PyBuffer segfault, but only on linux (C Extension)

I am working on a C extension and have a test failure which i can’t fix. Maybe someone here can see the root cause.

Here is the failing test code:

def test_calculate_crc8():
    # test start_value and first_call
    first_call = True
    crc = e2e.crc.CRC8_INITIAL_VALUE
    data = b"\x33\x22\x55\xAA\xBB\xCC\xDD\xEE\xFF"
    for i, _val in enumerate(data):
        crc = e2e.crc.calculate_crc8(data[i:i+1], start_value=crc, first_call=first_call)
        first_call = False
    assert 0xCB == crc

e2e.crc.calculate_crc8 is implemented in C:

static PyObject *
py_calculate_crc8(PyObject *module,
                  PyObject *args,
                  PyObject *kwargs)
{
    Py_buffer data;
    uint8_t start_value = CRC8_INITIAL_VALUE;
    bool first_call = true;
    static char *kwlist[] = {
        "data",
        "start_value",
        "first_call",
        NULL};

    if (!PyArg_ParseTupleAndKeywords(args, kwargs, "y*|Ip:calculate_crc8",
                                     kwlist, &data, &start_value, &first_call))
    {
        return NULL;
    }

    uint8_t crc = Crc_CalculateCRC8(data.buf, data.len, start_value, first_call);
    PyBuffer_Release(&data);

    return (PyLong_FromUnsignedLong(crc));
}

So the function py_calculate_crc8 is called with a bytes object of length 1. This object is parsed via format y* into the Py_buffer “data”. The segfault occurs when data.buf[0] is accessed. But all tests pass on WIndows and macos.
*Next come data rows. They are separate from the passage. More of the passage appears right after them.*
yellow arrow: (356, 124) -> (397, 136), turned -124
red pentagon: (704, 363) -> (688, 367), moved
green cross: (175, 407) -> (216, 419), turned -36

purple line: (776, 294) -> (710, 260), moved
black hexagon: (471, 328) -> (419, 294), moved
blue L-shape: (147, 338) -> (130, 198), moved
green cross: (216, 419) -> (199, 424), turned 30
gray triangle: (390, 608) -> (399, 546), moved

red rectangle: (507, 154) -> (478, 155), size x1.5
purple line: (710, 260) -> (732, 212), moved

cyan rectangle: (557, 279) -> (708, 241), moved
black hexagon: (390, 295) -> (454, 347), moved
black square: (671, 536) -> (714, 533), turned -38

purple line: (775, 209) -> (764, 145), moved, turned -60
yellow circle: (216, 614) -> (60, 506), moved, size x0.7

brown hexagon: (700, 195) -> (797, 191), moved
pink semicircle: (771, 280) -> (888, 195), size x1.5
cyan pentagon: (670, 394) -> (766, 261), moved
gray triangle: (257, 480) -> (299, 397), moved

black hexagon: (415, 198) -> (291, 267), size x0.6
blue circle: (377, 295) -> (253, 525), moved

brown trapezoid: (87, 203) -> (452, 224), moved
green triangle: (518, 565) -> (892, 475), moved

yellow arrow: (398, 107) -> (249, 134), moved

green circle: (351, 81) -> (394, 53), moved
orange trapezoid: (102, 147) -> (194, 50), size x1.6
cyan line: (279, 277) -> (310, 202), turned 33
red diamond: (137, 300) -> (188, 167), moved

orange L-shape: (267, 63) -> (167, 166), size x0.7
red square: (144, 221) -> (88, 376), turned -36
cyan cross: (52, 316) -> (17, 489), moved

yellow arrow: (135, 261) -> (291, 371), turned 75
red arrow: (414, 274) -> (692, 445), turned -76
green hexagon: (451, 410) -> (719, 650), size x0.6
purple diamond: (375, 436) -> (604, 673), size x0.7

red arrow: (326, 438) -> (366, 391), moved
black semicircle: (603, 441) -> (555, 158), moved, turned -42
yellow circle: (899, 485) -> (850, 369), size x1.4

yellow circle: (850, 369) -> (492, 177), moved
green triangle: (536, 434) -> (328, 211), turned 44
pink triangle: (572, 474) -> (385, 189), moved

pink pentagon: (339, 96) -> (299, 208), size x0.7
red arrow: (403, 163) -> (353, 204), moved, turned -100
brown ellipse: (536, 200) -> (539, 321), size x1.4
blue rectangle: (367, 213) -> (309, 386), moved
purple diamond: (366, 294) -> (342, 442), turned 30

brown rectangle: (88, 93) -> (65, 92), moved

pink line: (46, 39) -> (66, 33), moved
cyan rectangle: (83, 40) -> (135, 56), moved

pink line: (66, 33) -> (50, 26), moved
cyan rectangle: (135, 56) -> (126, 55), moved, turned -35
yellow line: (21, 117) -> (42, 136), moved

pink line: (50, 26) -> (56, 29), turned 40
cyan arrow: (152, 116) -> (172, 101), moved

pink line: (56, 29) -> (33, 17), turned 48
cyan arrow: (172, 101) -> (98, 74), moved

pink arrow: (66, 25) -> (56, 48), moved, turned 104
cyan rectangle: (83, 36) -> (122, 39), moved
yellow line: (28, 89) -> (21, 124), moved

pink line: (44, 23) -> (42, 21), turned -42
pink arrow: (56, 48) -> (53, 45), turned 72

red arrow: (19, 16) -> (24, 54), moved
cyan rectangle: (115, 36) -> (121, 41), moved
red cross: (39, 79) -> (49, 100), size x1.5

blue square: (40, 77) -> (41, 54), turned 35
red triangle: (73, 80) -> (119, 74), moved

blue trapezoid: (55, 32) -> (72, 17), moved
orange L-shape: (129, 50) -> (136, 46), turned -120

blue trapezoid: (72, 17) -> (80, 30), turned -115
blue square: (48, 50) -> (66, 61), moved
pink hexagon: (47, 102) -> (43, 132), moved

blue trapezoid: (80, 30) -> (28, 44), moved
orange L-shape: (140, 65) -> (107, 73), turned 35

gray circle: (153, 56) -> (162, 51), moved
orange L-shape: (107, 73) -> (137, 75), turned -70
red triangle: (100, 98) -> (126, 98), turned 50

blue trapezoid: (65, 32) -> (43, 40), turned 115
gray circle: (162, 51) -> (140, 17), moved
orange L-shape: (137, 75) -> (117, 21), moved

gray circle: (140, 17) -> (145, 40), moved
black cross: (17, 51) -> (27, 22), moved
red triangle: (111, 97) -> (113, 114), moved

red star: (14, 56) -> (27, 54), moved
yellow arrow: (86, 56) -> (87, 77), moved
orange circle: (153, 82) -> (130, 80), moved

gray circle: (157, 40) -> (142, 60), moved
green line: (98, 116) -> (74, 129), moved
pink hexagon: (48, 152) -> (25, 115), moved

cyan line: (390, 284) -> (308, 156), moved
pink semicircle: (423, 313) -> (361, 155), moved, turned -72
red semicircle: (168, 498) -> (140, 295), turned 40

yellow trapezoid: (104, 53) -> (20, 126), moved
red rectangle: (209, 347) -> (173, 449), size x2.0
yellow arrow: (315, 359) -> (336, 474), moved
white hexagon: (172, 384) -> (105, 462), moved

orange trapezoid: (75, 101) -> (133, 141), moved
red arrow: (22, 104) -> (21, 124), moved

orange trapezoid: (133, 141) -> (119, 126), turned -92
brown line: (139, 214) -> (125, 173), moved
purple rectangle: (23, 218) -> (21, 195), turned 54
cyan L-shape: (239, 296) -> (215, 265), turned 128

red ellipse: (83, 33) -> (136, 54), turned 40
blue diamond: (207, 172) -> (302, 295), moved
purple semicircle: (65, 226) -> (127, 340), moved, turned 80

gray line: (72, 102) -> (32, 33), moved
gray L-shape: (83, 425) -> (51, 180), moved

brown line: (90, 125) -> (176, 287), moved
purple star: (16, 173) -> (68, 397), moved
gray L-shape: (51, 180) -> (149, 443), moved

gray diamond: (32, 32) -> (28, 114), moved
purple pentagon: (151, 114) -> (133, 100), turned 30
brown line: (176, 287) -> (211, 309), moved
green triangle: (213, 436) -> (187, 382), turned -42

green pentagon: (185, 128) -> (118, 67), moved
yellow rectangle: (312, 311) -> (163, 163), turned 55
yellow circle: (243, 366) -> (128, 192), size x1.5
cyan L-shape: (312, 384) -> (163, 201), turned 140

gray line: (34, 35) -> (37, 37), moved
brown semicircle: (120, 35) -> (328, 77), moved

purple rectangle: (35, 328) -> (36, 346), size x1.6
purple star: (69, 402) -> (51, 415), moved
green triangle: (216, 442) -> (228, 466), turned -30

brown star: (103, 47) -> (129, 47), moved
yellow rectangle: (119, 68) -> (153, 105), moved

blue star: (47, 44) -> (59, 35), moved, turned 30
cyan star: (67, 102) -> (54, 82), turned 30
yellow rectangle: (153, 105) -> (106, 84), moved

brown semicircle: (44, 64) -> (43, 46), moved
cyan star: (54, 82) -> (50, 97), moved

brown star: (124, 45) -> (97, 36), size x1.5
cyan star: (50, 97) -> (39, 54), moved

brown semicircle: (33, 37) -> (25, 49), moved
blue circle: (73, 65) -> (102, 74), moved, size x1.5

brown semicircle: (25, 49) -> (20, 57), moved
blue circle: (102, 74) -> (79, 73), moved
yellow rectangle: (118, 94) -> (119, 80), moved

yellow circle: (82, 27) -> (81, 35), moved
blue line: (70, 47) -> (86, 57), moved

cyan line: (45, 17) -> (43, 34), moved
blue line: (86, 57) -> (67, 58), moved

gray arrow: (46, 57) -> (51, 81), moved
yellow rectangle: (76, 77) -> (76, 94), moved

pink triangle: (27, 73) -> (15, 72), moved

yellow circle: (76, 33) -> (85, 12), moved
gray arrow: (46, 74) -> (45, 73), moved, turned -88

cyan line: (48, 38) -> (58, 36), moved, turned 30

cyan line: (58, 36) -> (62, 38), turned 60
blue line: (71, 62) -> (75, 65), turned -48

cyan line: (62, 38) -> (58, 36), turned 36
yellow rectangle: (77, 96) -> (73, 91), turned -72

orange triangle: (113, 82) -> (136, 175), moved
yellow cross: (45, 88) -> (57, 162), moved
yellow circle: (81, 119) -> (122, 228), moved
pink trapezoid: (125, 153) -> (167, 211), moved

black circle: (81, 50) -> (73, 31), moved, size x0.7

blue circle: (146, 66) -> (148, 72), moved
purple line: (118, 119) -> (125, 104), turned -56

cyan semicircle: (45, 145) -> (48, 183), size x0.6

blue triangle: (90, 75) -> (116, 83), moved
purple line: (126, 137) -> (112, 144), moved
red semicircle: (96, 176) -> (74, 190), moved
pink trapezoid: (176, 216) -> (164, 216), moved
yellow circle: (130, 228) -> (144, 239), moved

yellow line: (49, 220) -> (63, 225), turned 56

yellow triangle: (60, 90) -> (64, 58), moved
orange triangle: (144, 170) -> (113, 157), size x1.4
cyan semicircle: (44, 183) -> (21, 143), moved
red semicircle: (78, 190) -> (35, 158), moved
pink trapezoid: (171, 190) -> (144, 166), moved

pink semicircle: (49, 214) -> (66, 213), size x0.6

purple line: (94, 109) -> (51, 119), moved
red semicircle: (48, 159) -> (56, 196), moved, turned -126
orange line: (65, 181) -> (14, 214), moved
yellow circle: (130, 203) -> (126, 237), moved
The full code is available here

start_value (parameter type “I”) should be unsigned int, not uint8_t (that’s too small).

first_call (parameter type “p”) should be int, not bool (I’m not sure of the size of bool, but it could be 1 byte, whereas Python expects an int, so probably too small).

Thank you for taking a look!

I actually tried “b” instead of “I” on the other git branch. I could try changing bool to something else tomorrow. I actually assumed, that PyArg_ParseTupleAndKeywords automatically casts to the correct size.

I also tried incrementing the ref count of “args” but that didn’t help either.

You pass in pointers to variables and use the format argument to tell it what types the arguments are, and, therefore, how big the pointed-to variables are. If you tell it that it’s “I” (unsigned int) but it’s actually uint8_t, don’t be surprised if it writes something beyond the end of the variable!

Another issue I’ve only just realised: I’m not sure about the PyBuffer_Release(&data);. A buffer is being passed in, right? But whose responsibility is it to release that buffer? You or the caller? I’d probably assume it was the caller’s responsibility.

1 Like

You were absolutely correct about the format arguments. That solved the problem. Here is the current version. Thank you for your advice.

Regarding the PyBuffer_Release, the docs say:

However, when a Py_buffer structure gets filled, the underlying buffer is locked so that the caller can subsequently use the buffer even inside a Py_BEGIN_ALLOW_THREADS block without the risk of mutable data being resized or destroyed. As a result, you have to call PyBuffer_Release() after you have finished processing the data (or in any early abort case).